= Shintani zeta function =

In mathematics, a Shintani zeta function or Shintani L-function is a generalization of the Riemann zeta function. They were first studied by Shintani (1976). They include Hurwitz zeta functions and Barnes zeta functions.

==Definition==
Let $P(\mathbf{x})$ be a polynomial in the variables $\mathbf{x}=(x_1,\dots,x_r)$ with real coefficients such that $P(\mathbf{x})$ is a product of linear polynomials with positive coefficients, that is, $P(\mathbf{x})=P_1(\mathbf{x})P_2(\mathbf{x})\cdots P_k(\mathbf{x})$, where $$P_i(\mathbf{x})= a_{i1} x_1 + a_{i2} x_2 +\cdots + a_{ir}x_r + b_i,$$where $a_{ij}>0$, $b_i>0$ and $k=\deg P$. The Shintani zeta function in the variable $s$ is given by (the meromorphic continuation of)$$\zeta(P;s)=\sum_{x_1,\dots,x_r=1}^{\infty}\frac{1}{P(\mathbf{x})^s}.$$

== The multi-variable version ==
The definition of Shintani zeta function has a straightforward generalization to a zeta function in several variables $(s_1,\dots,s_k)$ given by$$\sum_{x_1,\dots,x_r=1}^{\infty}\frac{1}{P_1(\mathbf{x})^{s_1}\cdots P_k(\mathbf{x})^{s_k}}.$$The special case when k = 1 is the Barnes zeta function.

== Relation to Witten zeta functions ==
Just like Shintani zeta functions, Witten zeta functions are defined by polynomials which are products of linear forms with non-negative coefficients.
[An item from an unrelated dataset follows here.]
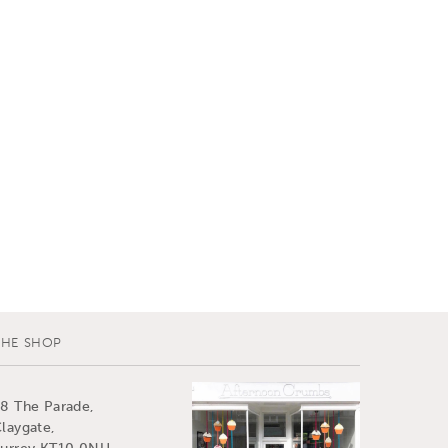
THE SHOP
8 The Parade,
laygate,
Witten zeta functions are however not special cases of Shintani zeta functions because in Witten zeta functions the linear forms are allowed to have some coefficients equal to zero. For example, the polynomial $(x+1)(y+1)(x+y+2)/2$ defines the Witten zeta function of $SU(3)$ but the linear form $x+1$ has $y$-coefficient equal to zero.